Where did the Holy Trinity originate as a doctrine? Why did this doctrine develop? How can Christians speak of God as three persons and also worship one God? In The College Student’s Introduction to the Trinity, Lynne Lorenzen examines how the doctrine of the Trinity has been interpreted in Eastern Christianity, Western Christianity, and by contemporary theologians including feminists and process theologians.

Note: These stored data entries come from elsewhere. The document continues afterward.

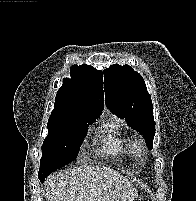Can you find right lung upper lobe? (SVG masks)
<instances>
[{
    "instance_id": "obj_1",
    "label": "right lung upper lobe",
    "mask_w": 196,
    "mask_h": 201,
    "mask_svg": "<svg viewBox=\"0 0 196 201\" xmlns=\"http://www.w3.org/2000/svg\"><path fill=\"white\" fill-rule=\"evenodd\" d=\"M71 78L63 79L51 117L70 112L100 116L104 108L103 72L90 65H73Z\"/></svg>"
}]
</instances>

In Western Christianity the doctrine of the Trinity is an enigma. On the one hand, this doctrine is the foundation of liturgical worship. On the other hand, many Western Christians have focused theology and faith on the person of Jesus to the exclusion of any other theological categories. For these believers the doctrine of the Trinity has become divorced from the doctrine of salvation, soteriology; from the doctrine of the church, ecclesiology; and from how Christians understand what it means for Jesus to be the Christ, christology. For most believers this disjunction is so great as to make them wonder why, aside from tradition, theologians insist on speaking of the Trinity at all. That many theologians have not sensed this need to relate theology to the Trinity also indicates the breadth of the divorce.

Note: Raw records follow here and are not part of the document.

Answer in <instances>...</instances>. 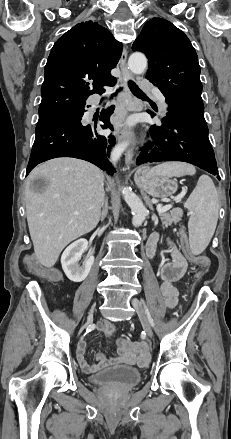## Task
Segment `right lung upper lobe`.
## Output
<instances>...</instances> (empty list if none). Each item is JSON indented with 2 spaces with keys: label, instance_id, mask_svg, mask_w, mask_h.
Instances as JSON below:
<instances>
[{
  "label": "right lung upper lobe",
  "instance_id": "cb5924a9",
  "mask_svg": "<svg viewBox=\"0 0 231 439\" xmlns=\"http://www.w3.org/2000/svg\"><path fill=\"white\" fill-rule=\"evenodd\" d=\"M121 54L122 44L97 22H82L62 35L45 66L39 120L79 110L90 95L102 94L103 86L116 82L110 70Z\"/></svg>",
  "mask_w": 231,
  "mask_h": 439
}]
</instances>
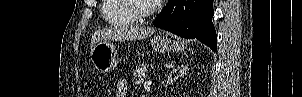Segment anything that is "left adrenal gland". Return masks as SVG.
Masks as SVG:
<instances>
[{"mask_svg":"<svg viewBox=\"0 0 302 97\" xmlns=\"http://www.w3.org/2000/svg\"><path fill=\"white\" fill-rule=\"evenodd\" d=\"M187 71H188L187 66L174 68L172 73H170V75L167 78L166 86L173 84V82L176 81L178 79V77L183 76ZM174 74H176V75L173 77Z\"/></svg>","mask_w":302,"mask_h":97,"instance_id":"1","label":"left adrenal gland"}]
</instances>
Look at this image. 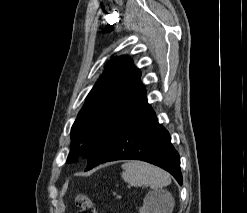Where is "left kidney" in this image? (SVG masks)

In The College Student’s Introduction to the Trinity, Lynne Lorenzen examines the development of the separation of the Trinity from the rest of Christian theology, how it began with Augustine and continued in the Western tradition. One solution that she describes is for the Western Christian to rediscover the original function of the doctrine of the Trinity as integrating soteriology, christology, and the doctrine of God, to develop a doctrine that will reauthenticate the Trinity, and, above all, to integrate these doctrines in a doctrine of the Trinity for the West.

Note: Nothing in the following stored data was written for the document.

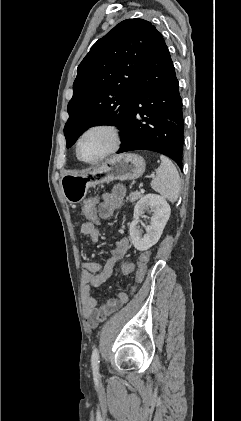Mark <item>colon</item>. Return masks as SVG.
I'll return each instance as SVG.
<instances>
[{"mask_svg": "<svg viewBox=\"0 0 241 421\" xmlns=\"http://www.w3.org/2000/svg\"><path fill=\"white\" fill-rule=\"evenodd\" d=\"M98 205V198H88L82 205V213L88 222L93 223L95 226H100V219L97 215L96 209ZM150 259V252H143L138 260L137 265L129 261H123L120 264V271L124 275H129L135 272V281L139 283L145 276L147 264Z\"/></svg>", "mask_w": 241, "mask_h": 421, "instance_id": "colon-1", "label": "colon"}]
</instances>
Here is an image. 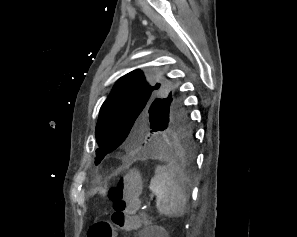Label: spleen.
Returning <instances> with one entry per match:
<instances>
[{
  "instance_id": "3e777b00",
  "label": "spleen",
  "mask_w": 297,
  "mask_h": 237,
  "mask_svg": "<svg viewBox=\"0 0 297 237\" xmlns=\"http://www.w3.org/2000/svg\"><path fill=\"white\" fill-rule=\"evenodd\" d=\"M149 189L156 196V207L160 214L169 217H180L185 214L187 203L185 179L181 175L177 176L174 168L158 167Z\"/></svg>"
}]
</instances>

Lorenzen discusses four resources needed for a reauthenticated Western doctrine: orthodoxy, the theology of the pre-Augustinian tradition of the Christian Church that is currently still practiced in the Eastern Orthodox Christian Churches; the work of Jurgen Moltmann and his understanding that the Trinity includes christology and soteriology as foundational; feminism, which understands salvation occurs here and now and is the work of all creation; and process theology, which provides a metaphysics that describes how God relates with the world to bring about salvation. The work concludes by constructing a doctrine of the Trinity out of these resources.
Chapters are The Development of the Doctrine of the Trinity,” “The Western Doctrine of the Trinity,” “Recent Formulations of the Augustinian Tradition,” “Non-Augustinian Formulations in the Western Tradition,” “The Doctrine of the Trinity by Jurgen Moltmann,” “Feminism and the Doctrine of the Trinity,” “Process Theologians and the Trinity,” and “reauthenticated Doctrine of the Trinity.”